とガクッとなった。なんか、監督としての器の違いを見せつけられた感じ。

 カウントは1−0。日向、第二球。内角にストレート。浦田バットを振りぬく。ボールはバックネットへ、ファウル。カウント1−1。

「おいおい、日向のストレートにタイミングが合っているじゃないか」

 風花がつぶやく。

「じゃあ、変化球はどうだ?」

 風花の言葉に従い、宗谷がサインを送る。日向第三球を投げた。チェンジアップだ。浦田、見送る。ストライク! カウント1−2。

「完全にストレート狙いだな。いい根性してるぜ」

「監督、次は?」

 宗谷がお伺いをたてる。

「グラグラの熱湯、お見舞いしてやれ」

「あいよ」

 宗谷がサインを出す。うなずく日向。第四球。あー、釜茹でシュートだ。ストレートに的を絞っていた浦田は体勢を崩す。空振り三振だ。これで四者連続三振。続く五番、サーベル、六番、畠山も三振。さらに次の回も三者三振で、日向は九人連続三振を達成した。一方、菅生も連続三振こそ途切れたが、三回をパーフェクトに抑えた。息詰まる投手戦で前半三回を終わった。

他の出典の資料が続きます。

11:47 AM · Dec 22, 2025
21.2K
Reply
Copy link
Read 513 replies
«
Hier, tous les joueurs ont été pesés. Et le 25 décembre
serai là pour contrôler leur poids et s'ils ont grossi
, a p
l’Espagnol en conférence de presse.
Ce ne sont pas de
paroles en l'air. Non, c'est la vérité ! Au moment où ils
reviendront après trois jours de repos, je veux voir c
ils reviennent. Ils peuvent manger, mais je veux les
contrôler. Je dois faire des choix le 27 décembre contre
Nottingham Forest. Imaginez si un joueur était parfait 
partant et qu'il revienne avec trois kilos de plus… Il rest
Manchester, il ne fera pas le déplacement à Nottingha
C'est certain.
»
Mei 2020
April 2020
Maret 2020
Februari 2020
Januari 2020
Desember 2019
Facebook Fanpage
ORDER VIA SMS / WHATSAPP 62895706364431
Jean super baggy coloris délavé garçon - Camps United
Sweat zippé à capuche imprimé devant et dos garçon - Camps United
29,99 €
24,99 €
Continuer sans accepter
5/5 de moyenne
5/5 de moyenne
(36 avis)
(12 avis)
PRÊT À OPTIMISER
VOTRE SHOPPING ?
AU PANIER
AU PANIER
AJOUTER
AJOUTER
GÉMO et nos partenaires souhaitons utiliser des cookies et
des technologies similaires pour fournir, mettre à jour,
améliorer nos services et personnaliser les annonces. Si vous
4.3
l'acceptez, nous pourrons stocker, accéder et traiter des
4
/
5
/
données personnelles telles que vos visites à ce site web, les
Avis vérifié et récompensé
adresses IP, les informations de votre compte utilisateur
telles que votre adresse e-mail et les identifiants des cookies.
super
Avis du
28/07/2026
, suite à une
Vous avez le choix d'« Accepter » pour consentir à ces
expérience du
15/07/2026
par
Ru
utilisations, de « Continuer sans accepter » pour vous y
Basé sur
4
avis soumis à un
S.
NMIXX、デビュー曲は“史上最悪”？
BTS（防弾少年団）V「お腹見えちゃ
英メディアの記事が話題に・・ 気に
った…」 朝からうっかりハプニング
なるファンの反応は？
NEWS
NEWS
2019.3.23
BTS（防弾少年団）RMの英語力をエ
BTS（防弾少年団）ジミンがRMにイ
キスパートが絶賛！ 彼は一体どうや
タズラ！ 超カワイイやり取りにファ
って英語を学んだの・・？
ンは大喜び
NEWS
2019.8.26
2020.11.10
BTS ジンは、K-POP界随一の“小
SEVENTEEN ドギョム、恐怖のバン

 四回表、キングの攻撃。この回の始まる前、キングは円陣を組んだ。

「いいか、日向のストレートはキレがある。打つのは難しい。だが奴は、というかサインを出しているのは宗谷みたいだが、コンビネーションを組んできている。狙いはチェンジアップだ。チェンジアップを狙え。釜茹でシュートなんか狙うなよ。バッティングを崩すだけだ」

 と武藤バッティングコーチが指示した。

「はい」

 キングナインが返事をした。


「キングが円陣組んどるだあ」

 宗谷コーチが言った。

「うーん、こっちの配球が読まれた恐れがあるな。そうだ、日向にサイン出させよう。僕とは違った配球をするだろう」

「あいよ」

 宗谷は日向にサインを送った。「自分で配球を決めろ」と。

 打順は一番、武田からだ。好打順。日向は第一球を投げる。ストレート。武田平然と見送る。ストライク1。第二球、チェンジアップだ。武田猛然と打つ! 強い打球が二遊間に飛ぶ。元町ジャンプ一番、これを好捕。一塁に送って1アウト。元町ファインプレー。だが日向の連続奪三振はここで途絶えた。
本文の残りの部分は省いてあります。